Dear [...],

First of all, excuse me for not noticing your message until now during this
long vacation weekend.

The algorithm proceeds as follows:

1.  Pick an extreme rightmost point.  P_0.  If there are two or more, pick
the top one.

2.  If any other point has the same coordinates as the extreme point,
discard it.  Sort all other points (removing duplicates) by using the
slope of the line between P_0 and the point as the key.  Sort from
lowest slope to highest slope, rembering that the every negative number is
less than every positive number.
If a point is directly below P_0 then the slope is infinity, which is the
largest possible slope.

If there are multiple points for which the key is the same,
discard all but one that is farthest from P_0.

(If you sort the other way, the other parts of the algorithm must be
modified appropriately.)

Let x_1, .... x_m be the points in the sorted order.  Let x_{m+1} = P_0.

3.  Create a stack, and initialize it by pushing P_0.

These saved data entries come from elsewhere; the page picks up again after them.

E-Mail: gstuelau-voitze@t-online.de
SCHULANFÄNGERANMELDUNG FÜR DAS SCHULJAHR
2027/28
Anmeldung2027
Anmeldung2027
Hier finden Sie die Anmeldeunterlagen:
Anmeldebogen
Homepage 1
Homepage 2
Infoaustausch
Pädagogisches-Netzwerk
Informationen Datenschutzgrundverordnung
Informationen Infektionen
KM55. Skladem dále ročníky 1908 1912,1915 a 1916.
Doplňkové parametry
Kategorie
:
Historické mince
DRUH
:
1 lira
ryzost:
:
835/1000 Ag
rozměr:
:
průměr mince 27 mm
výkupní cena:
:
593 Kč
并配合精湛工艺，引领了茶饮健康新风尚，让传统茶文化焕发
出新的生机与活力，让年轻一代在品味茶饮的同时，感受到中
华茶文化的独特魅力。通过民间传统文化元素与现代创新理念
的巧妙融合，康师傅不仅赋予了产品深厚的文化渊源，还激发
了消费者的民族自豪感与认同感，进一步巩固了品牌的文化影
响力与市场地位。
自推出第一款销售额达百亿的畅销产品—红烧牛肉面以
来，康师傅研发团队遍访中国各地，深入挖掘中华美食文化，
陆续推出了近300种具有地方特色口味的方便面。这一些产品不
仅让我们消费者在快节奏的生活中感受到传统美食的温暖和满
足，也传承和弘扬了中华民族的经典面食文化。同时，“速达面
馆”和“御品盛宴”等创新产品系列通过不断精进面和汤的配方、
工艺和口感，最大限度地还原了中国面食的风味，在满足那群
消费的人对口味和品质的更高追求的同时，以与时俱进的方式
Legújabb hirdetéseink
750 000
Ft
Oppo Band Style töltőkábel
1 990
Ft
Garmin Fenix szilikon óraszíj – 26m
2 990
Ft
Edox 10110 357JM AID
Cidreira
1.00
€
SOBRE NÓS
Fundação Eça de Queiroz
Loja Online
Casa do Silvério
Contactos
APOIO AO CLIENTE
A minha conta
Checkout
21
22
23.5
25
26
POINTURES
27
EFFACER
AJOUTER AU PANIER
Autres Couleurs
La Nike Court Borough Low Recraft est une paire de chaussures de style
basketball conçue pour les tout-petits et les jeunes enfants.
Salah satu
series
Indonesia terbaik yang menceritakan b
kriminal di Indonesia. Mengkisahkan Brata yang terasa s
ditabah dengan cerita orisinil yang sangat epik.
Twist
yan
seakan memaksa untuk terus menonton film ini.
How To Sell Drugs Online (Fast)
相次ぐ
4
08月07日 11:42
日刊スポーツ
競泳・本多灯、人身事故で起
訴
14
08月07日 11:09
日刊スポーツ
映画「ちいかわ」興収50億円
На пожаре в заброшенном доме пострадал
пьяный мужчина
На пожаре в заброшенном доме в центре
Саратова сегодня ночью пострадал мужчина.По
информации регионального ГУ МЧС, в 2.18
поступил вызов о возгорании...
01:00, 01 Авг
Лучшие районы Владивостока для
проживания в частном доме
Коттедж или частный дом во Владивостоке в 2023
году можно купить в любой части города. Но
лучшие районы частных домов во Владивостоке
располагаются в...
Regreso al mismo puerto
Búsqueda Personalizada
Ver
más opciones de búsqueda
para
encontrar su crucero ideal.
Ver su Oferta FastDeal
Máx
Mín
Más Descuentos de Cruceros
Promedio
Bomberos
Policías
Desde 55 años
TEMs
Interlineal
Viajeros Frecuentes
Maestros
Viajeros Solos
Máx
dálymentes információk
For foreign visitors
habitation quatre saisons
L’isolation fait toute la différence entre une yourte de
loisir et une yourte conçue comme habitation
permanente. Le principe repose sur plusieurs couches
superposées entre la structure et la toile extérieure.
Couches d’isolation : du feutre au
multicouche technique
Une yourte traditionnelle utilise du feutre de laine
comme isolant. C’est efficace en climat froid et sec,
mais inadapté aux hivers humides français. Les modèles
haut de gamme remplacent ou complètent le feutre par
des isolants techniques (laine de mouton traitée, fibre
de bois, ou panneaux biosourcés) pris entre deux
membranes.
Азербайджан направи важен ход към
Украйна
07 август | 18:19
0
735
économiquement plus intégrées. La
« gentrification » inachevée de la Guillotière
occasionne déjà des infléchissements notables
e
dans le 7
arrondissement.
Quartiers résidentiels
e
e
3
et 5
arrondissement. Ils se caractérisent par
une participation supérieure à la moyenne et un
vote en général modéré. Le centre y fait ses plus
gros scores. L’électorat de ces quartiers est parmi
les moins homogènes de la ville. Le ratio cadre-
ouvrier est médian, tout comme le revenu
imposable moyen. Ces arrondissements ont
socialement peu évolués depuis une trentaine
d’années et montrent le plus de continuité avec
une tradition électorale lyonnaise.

4.  The vertex search has m+1 phases.  During phase t, point x_t is
considered for the first time:

For each t from 1 to m+1:
{ // begin phase t
	// begin loop
	If the stack has only one element, (which will be P_0), exit loop.
	Else
		{ // begin Outer Else branch
		 Let T be the the top item of the stack and U the second
		 from the top item;

		 If the arrow from T to x_t "turns left" with respect
		 to the arrow from U to T, then exit the loop.
		 // test that condition by evaluating a 2x2 determinant
		 Else, pop and discard T, and do not exit the loop.
		} // end Outer Else branch
	// end loop
Push x_t onto the stack.
} // end phase t

When you are done, P_0 will be in the stack twice, at the bottom and
at the top.  The stack will be the list of vertices of the convex hull
in counter-clockise order.

5.  Compute the area.

I advise you to take a piece of graph paper, put down a few points,
and walk through the algorithm by hand before trying to code it.